The lawmakers -- Christoph Bergner from CDU/CSU, Markus Meckel from SPD, representative of Green Party Weishuhn -- were to express their opinions. Views of the participants rather varied: Prof. Otto Luchterhandt, for one, called Bundestag's resolution "schizophrenia", pointing out at the difference of words "massacres" and "genocide" in the title and in the confirmatory part. Opposing professor, the lawmakers said that Luchterhandt bears no political responsibility and that makes it easy for him to criticize. Bergner reminded of the appeal on Armenian Genocide submitted to Bundestag back in 2000 and said that the main reason why it was voted down was due to the "genocide recognition" expression. If the resolution bore the heading "genocide recognition", it would not be also accepted even by CDU/CSU. We could pass a law condemning the Genocide but that would be of no avail, representative of Christian Democratic Union said adding that we aim at establishing mutual trust between the two states and launching a dialogue to improve their relations.
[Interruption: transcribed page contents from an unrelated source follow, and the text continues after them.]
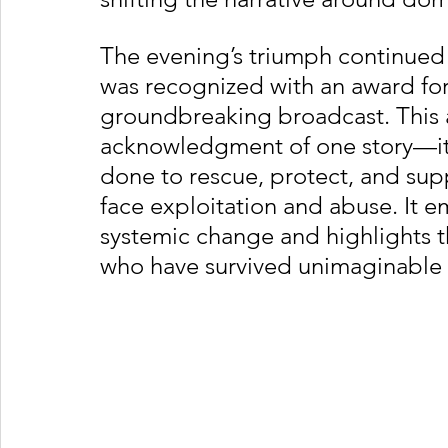
The evening’s triumph continued
was recognized with an award for 
groundbreaking broadcast. This a
acknowledgment of one story—it h
done to rescue, protect, and su
face exploitation and abuse. It e
systemic change and highlights t
who have survived unimaginable 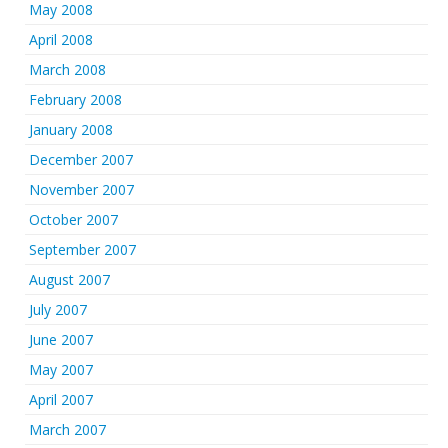
May 2008
April 2008
March 2008
February 2008
January 2008
December 2007
November 2007
October 2007
September 2007
August 2007
July 2007
June 2007
May 2007
April 2007
March 2007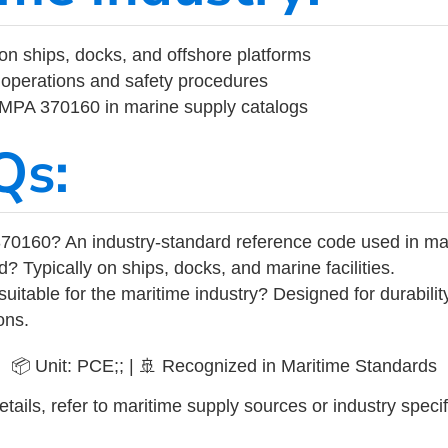
on ships, docks, and offshore platforms
operations and safety procedures
 IMPA 370160 in marine supply catalogs
Qs:
70160? An industry-standard reference code used in ma
d? Typically on ships, docks, and marine facilities.
uitable for the maritime industry? Designed for durabili
ons.
📦 Unit: PCE;; | 🚢 Recognized in Maritime Standards
tails, refer to maritime supply sources or industry specif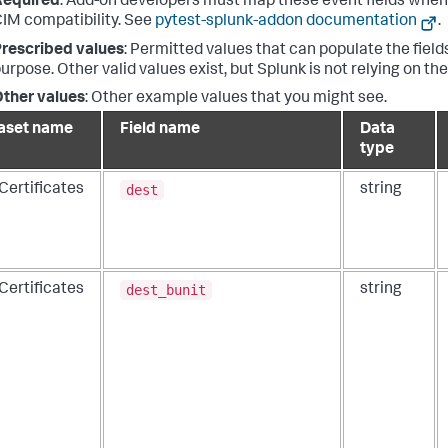
Required
: Add-on developers must map these event fields when 
IM compatibility. See
pytest-splunk-addon documentation
.
rescribed values
: Permitted values that can populate the fields
urpose. Other valid values exist, but Splunk is not relying on th
ther values
: Other example values that you might see.
aset name
Field name
Data
type
dest
Certificates
string
dest_bunit
Certificates
string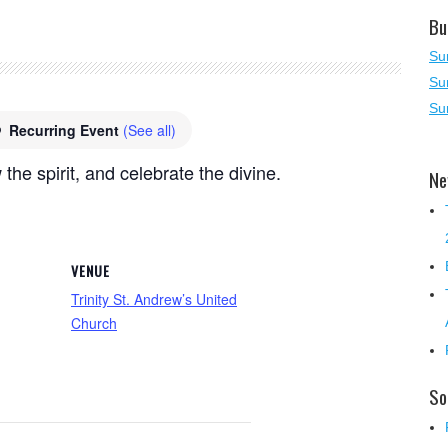
Bu
Su
Su
Su
Recurring Event
(See all)
 the spirit, and celebrate the divine.
Ne
VENUE
Trinity St. Andrew’s United
Church
So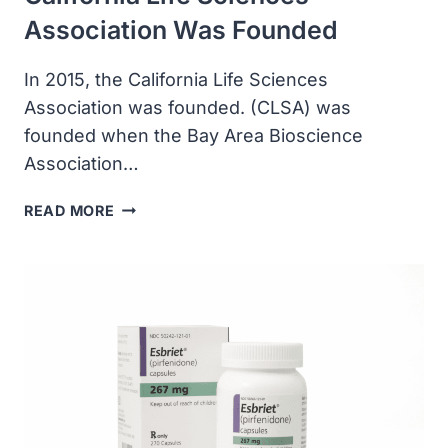
Association Was Founded
In 2015, the California Life Sciences
Association was founded. (CLSA) was
founded when the Bay Area Bioscience
Association…
CALIFORNIA
READ MORE
LIFE
SCIENCES
ASSOCIATION
WAS
FOUNDED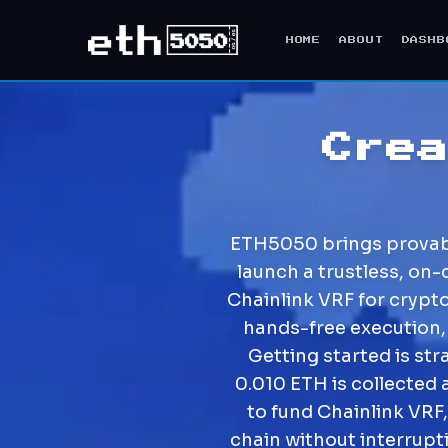
HOME
ABOUT
DASHB
Cre
ETH5050 brings provably
launch a trustless, on-
Chainlink VRF for crypt
hands-free execution,
Getting started is st
0.010 ETH is collected 
to fund Chainlink VRF,
chain without interrupt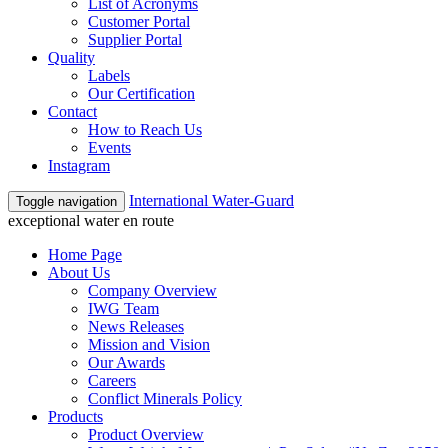
List of Acronyms
Customer Portal
Supplier Portal
Quality
Labels
Our Certification
Contact
How to Reach Us
Events
Instagram
International Water-Guard
Toggle navigation
exceptional water en route
Home Page
About Us
Company Overview
IWG Team
News Releases
Mission and Vision
Our Awards
Careers
Conflict Minerals Policy
Products
Product Overview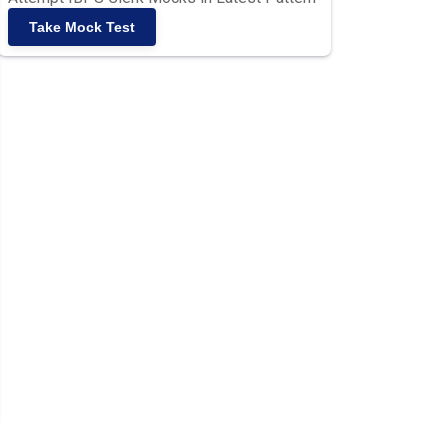
Take Mock Test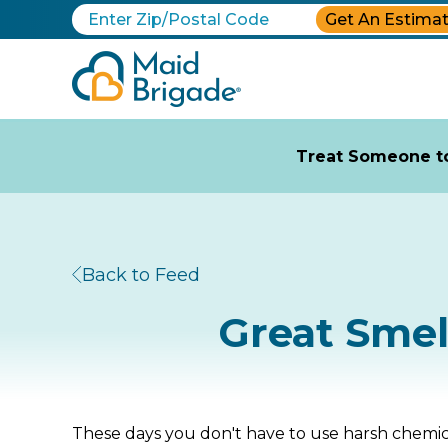
Get An Estima
Treat Someone to
Back to Feed
Great Smel
These days you don't have to use harsh chemic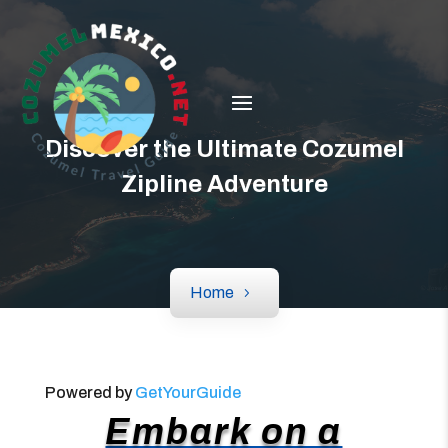
Discover the Ultimate Cozumel
Zipline Adventure
Home
Powered by
GetYourGuide
Embark on a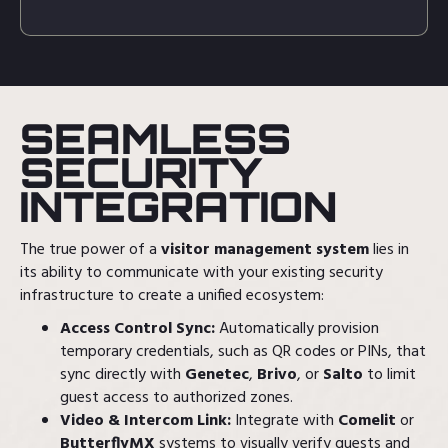
SEAMLESS
SECURITY
INTEGRATION
The true power of a
visitor management system
lies in
its ability to communicate with your existing security
infrastructure to create a unified ecosystem:
Access Control Sync:
Automatically provision
temporary credentials, such as QR codes or PINs, that
sync directly with
Genetec
,
Brivo
, or
Salto
to limit
guest access to authorized zones.
Video & Intercom Link:
Integrate with
Comelit
or
ButterflyMX
systems to visually verify guests and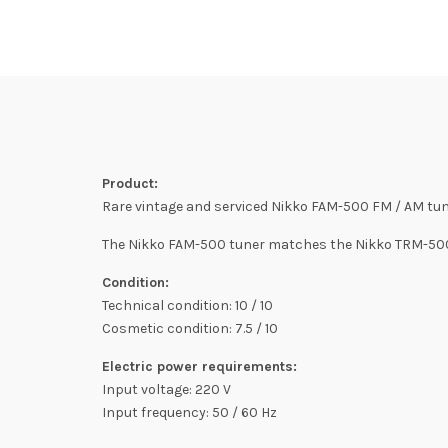
Product:
Rare vintage and serviced Nikko FAM-500 FM / AM tun
The Nikko FAM-500 tuner matches the Nikko TRM-500 
Condition:
Technical condition: 10 / 10
Cosmetic condition: 7.5 / 10
Electric power requirements:
Input voltage: 220 V
Input frequency: 50 / 60 Hz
The lawmakers stated that they understand that Turkey is simply gaining time and that they rely more on far-outer Turkish historians either in or out of the country. Asked whether the reason of eschewing the word "genocide" came because of the fear to lose votes of the Turkish electorate, deputies Meckel and Weishuhn gave no answer. Explaining why the Armenian Genocide issue appeared in the spotlight only a year ago, Christoph Bergner, head of the South Caucasian Faction of the Bundestag, said that he felt that a resolution should be adopted while visiting the region.
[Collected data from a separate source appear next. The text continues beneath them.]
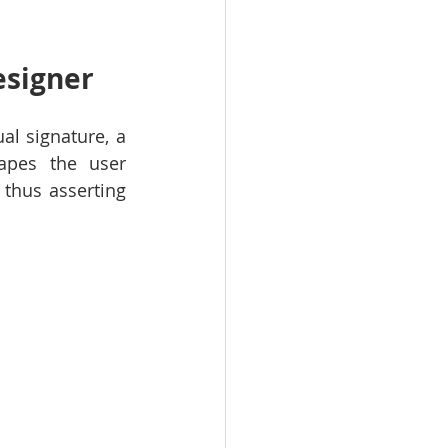
esigner
l signature, a 
apes the user 
thus asserting 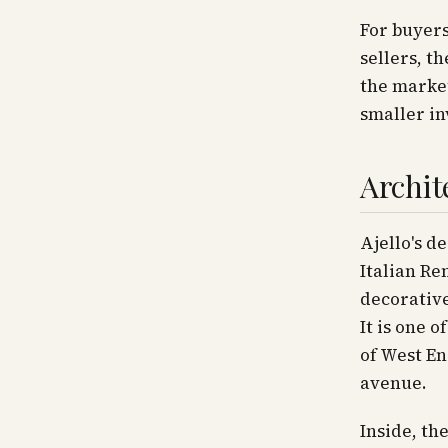
For buyers
sellers, t
the market
smaller in
Archit
Ajello's d
Italian Re
decorative
It is one 
of West En
avenue.
Inside, th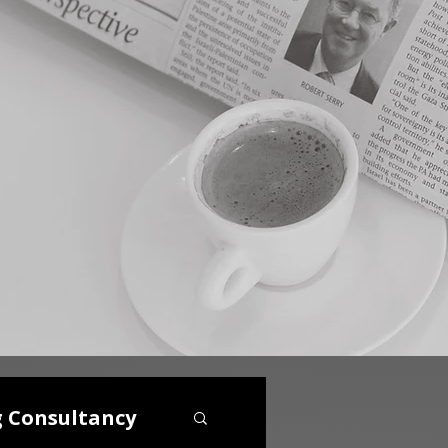
g Consultancy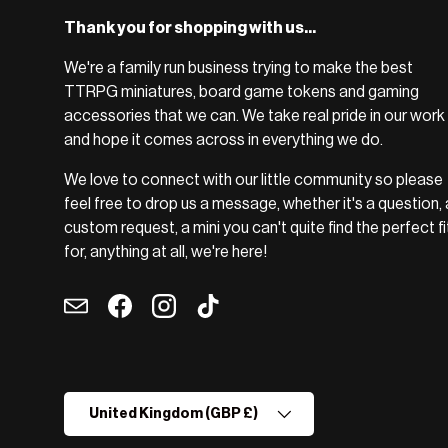
Thank you for shopping with us...
We're a family run business trying to make the best
TTRPG miniatures, board game tokens and gaming
accessories that we can. We take real pride in our work
and hope it comes across in everything we do.
We love to connect with our little community so please
feel free to drop us a message, whether it's a question, 
custom request, a mini you can't quite find the perfect fi
for, anything at all, we're here!
Email
Facebook
Instagram
TikTok
Country/Region
United Kingdom (GBP £)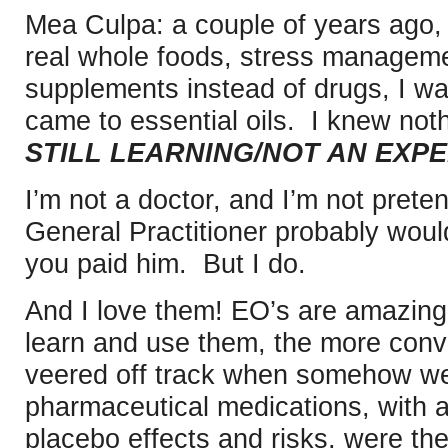
Mea Culpa: a couple of years ago, 
real whole foods, stress manageme
supplements instead of drugs, I was
came to essential oils. I knew not
STILL LEARNING/NOT AN EXPE
I’m not a doctor, and I’m not pret
General Practitioner probably would
you paid him. But I do.
And I love them! EO’s are amazing
learn and use them, the more conv
veered off track when somehow we
pharmaceutical medications, with al
placebo effects and risks, were the 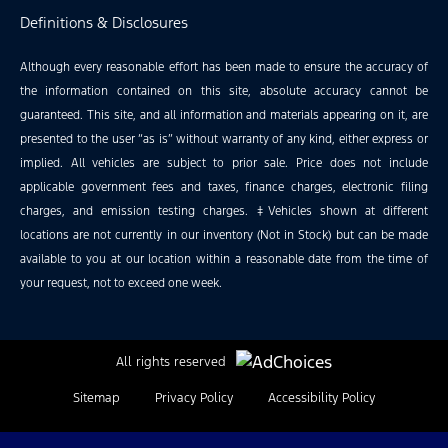
Definitions & Disclosures
Although every reasonable effort has been made to ensure the accuracy of
the information contained on this site, absolute accuracy cannot be
guaranteed. This site, and all information and materials appearing on it, are
presented to the user “as is” without warranty of any kind, either express or
implied. All vehicles are subject to prior sale. Price does not include
applicable government fees and taxes, finance charges, electronic filing
charges, and emission testing charges. ‡Vehicles shown at different
locations are not currently in our inventory (Not in Stock) but can be made
available to you at our location within a reasonable date from the time of
your request, not to exceed one week.
All rights reserved
Sitemap
Privacy Policy
Accessibility Policy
Allegedly, this step was directed firstly at establishing relations with Armenia , secondly, many EU states have already adopted resolutions on Armenian Genocide and avoiding would set Germany apart. Not less important was the fact that the Genocide issue can be a precondition for Turkey 's EU accession. If the resolution of Bundestag has no force of law what can it provide? The vital thing, the German side thinks, is that it opens doors for Genocide to enter history textbooks of German Federative Republic . It must be noted though that the education ministries of 16 German regions are independent in setting their curriculums. Journalist Raffi Kandian thinks that all federal states will include the Armenian genocide in their history textbooks following the example of the State of Brandenburg . Kandian also said that Germany 's self-condemnation in the resolution, being somewhat reserved, sends an appeal to its former ally Turkey to follow its example. Turkey is, certainly, very far from following in Germany 's footsteps. In April of 2005, a khachkar (cross-stone) was erected in Bremen in memory of the victims of Armenian Genocide. Giving in to Turkish resistance, mayor of the town, Henning Scherf (SDU), promised to organize an Armenian-Turkish dialogue. On June 30, an Armenian-Turkish dispute took place at the initiative of the mayor with the participation of Turkish consul-general to Hanover, Emine Birgen Kesoglu, Ali Syoylemezoglu, Mustafa Colak and from the Armenian side -- Raffi Kandian and Otto Luchterhandt. The dispute proved that the Turks of Germany are far from revising their history. Mayor Scherf said in his turn that the Germans occupied their place in civilized world after having criticized their history.